Starting at the line that contains "BIRMOVKA 2026", repeat each line exactly until the records end, keeping both the first and the last.

++++ DATASET EXCERPTS

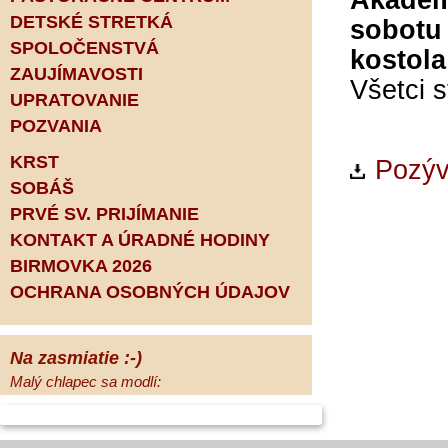
Akadémi
DETSKÉ STRETKÁ
sobotu
SPOLOČENSTVÁ
kostola
ZAUJÍMAVOSTI
Všetci 
UPRATOVANIE
POZVANIA
KRST
Pozýv
SOBÁŠ
PRVÉ SV. PRIJÍMANIE
KONTAKT A ÚRADNÉ HODINY
BIRMOVKA 2026
OCHRANA OSOBNÝCH ÚDAJOV
Na zasmiatie :-)
Malý chlapec sa modlí:
Pane Bože, ďakujem za otecka, za
mamičku a prosím aj za Teba, Pane Bože,
opatruj sa a dávaj na seba pozor, aby sa Ti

++++++++

EXERCISE SOLUTION:
BIRMOVKA 2026
OCHRANA OSOBNÝCH ÚDAJOV
Na zasmiatie :-)
Malý chlapec sa modlí:
Pane Bože, ďakujem za otecka, za
mamičku a prosím aj za Teba, Pane Bože,
opatruj sa a dávaj na seba pozor, aby sa Ti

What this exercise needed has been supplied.